Ponad trzysta tysięcy sztuk nielegalnych białoruskich papierosów ukrytych w podłodze naczepy tira przewożącego torf na S7 w okolicy Elbląga ujawnili funkcjonariusze Straży Granicznej i urzędu celno-skarbowego. Kierowca usłyszał zarzuty przewożenia papierosów bez obowiązujących znaków skarbowych akcyzy. Grozi mu wysoka grzywna. Gdyby papierosy trafiły na polski rynek, straty Skarbu Państwa wyniosłyby 450 tysięcy złotych.
Służby prowadziły w ostatnich dniach działania na drodze ekspresowej S7 w okolicy Elbląga pod kątem zwalczania przemytu. Do kontroli funkcjonariusze zatrzymali tira na litewskich numerach rejestracyjnych. Kierowcą był mieszkaniec województwa mazowieckiego.

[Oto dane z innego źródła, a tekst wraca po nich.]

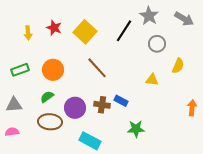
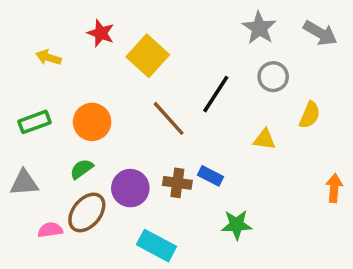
red star: (54, 28) -> (101, 33), moved
black line: (124, 31) -> (216, 94), moved
yellow arrow: (28, 33) -> (48, 57), turned 112
brown ellipse: (50, 122) -> (87, 212), turned -55
pink semicircle: (12, 132) -> (50, 230), moved

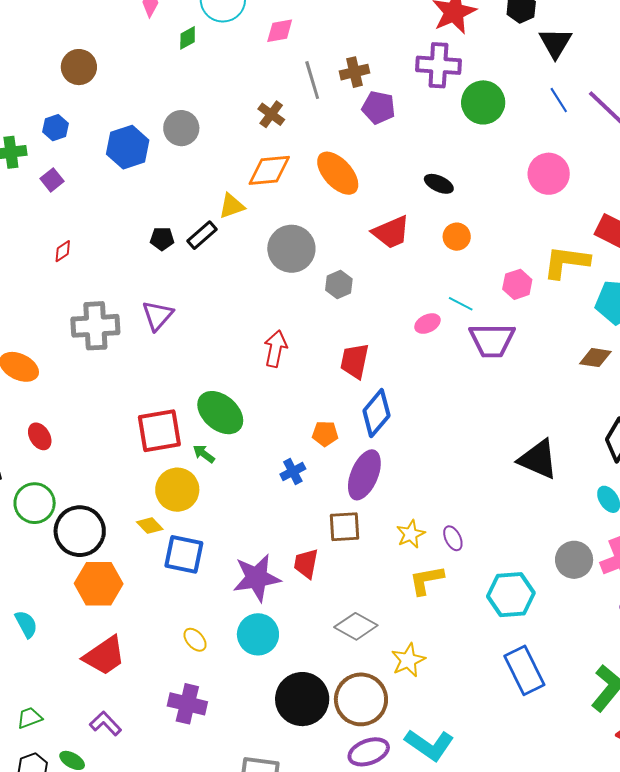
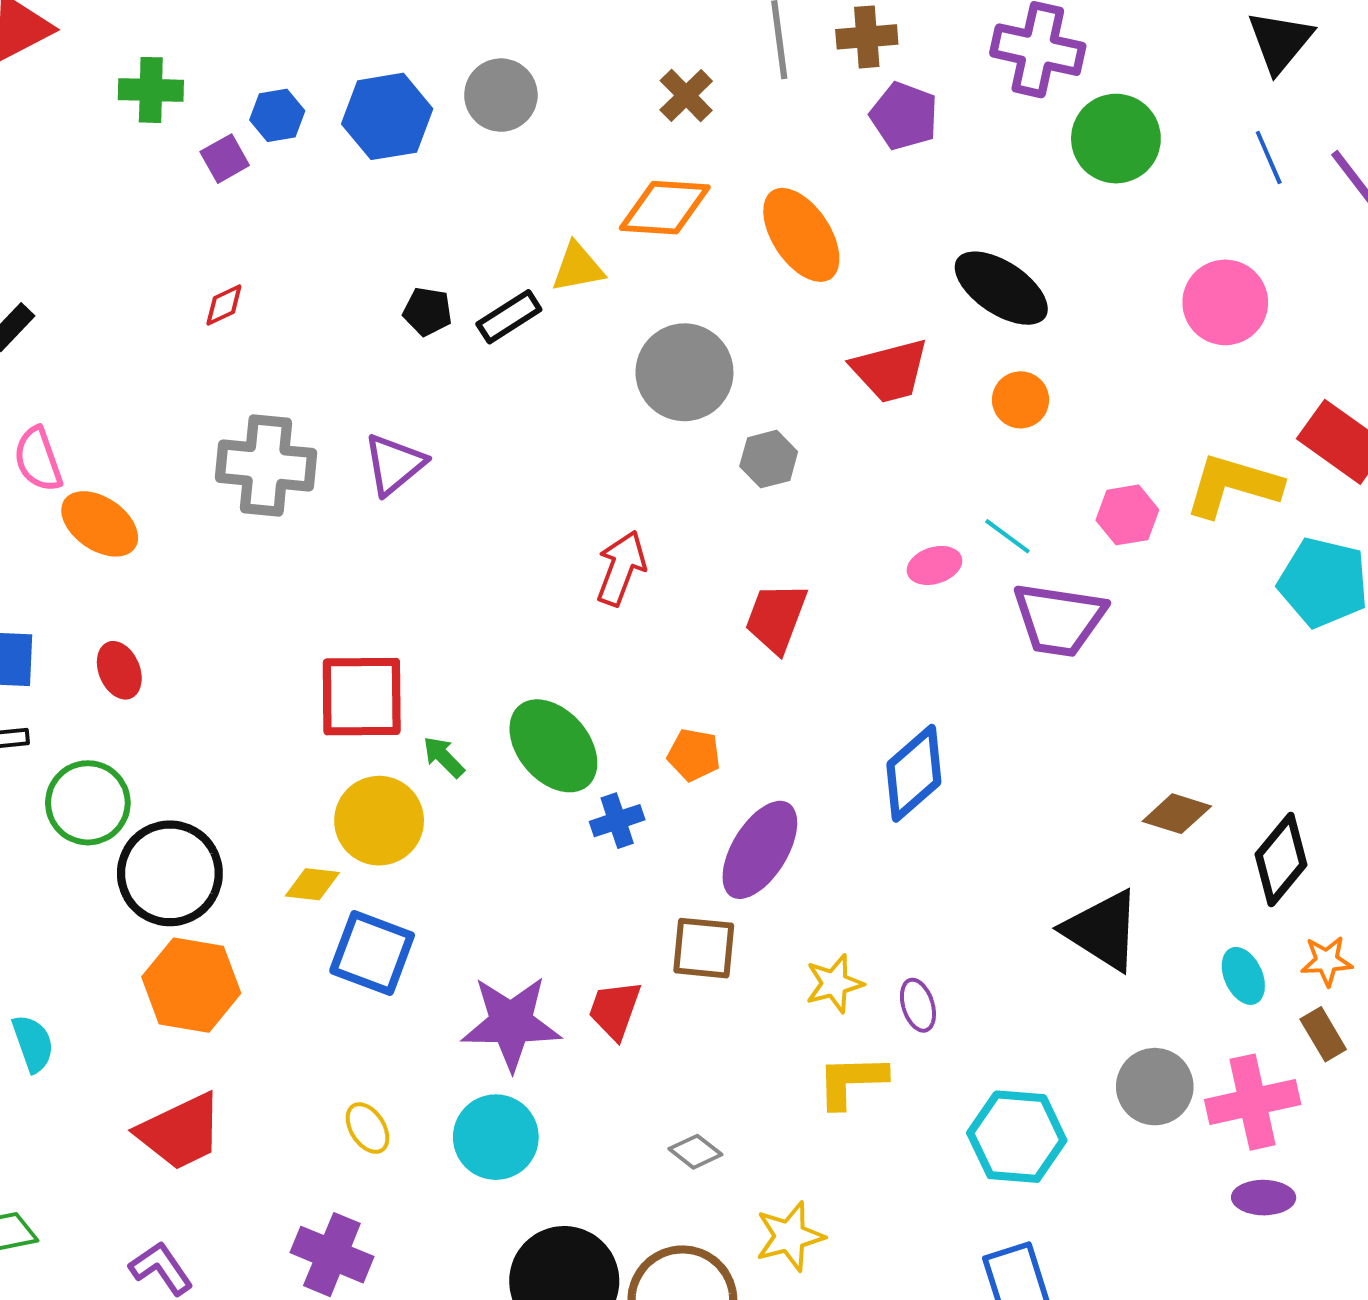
blue hexagon: (56, 128) -> (277, 115), moved
black ellipse: (439, 184) -> (1001, 288), size x1.6
brown diamond: (595, 358) -> (1177, 814), moved
green ellipse: (220, 413) -> (553, 746), moved
blue diamond: (376, 413) -> (914, 773), moved
black triangle: (538, 459) -> (1102, 930), moved
yellow diamond: (150, 526) -> (312, 884), turned -48
gray diamond: (356, 626) -> (695, 1152), size x0.6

Czytaj też: Na łące leżało ponad 100 tysięcy sztuk nielegalnych papierosów - Zgodnie z dokumentami przewozowymi, transport towaru w postaci 22 tysięcy kilogramów ziemi ogrodowej odbywał się z Litwy do zakładu w powiecie braniewskim. Podczas kontroli pojazdu wykorzystano mobilne urządzenie RTG oraz psa służbowego. W obrazie RTG naczepy stwierdzono nieprawidłowości - przekazała Mirosława Aleksandrowicz z Warmińsko-Mazurskiego Oddziału Straży Granicznej.
Ponad 300 tysięcy sztuk nielegalnych papierosów
Funkcjonariusze musieli przeprowadzić szczegółową rewizję naczepy i ładunku. Okazało się, że w pojeździe znajdowało się ponad 337 tysięcy sztuk papierosów różnych marek z białoruską akcyzą.
- Z uwagi na trudno dostępne miejsce ukrycia kontrabandy w profilach podłogi naczepy, funkcjonariuszy wsparła ochotnicza straż pożarna. Gdyby papierosy trafiły na polski rynek, straty Skarbu Państwa wyniosłyby 450 tysięcy złotych - dodała Aleksandrowicz.
Mężczyzna usłyszał zarzuty przewożenia papierosów bez obowiązujących znaków skarbowych akcyzy. Grozi mu wysoka grzywna.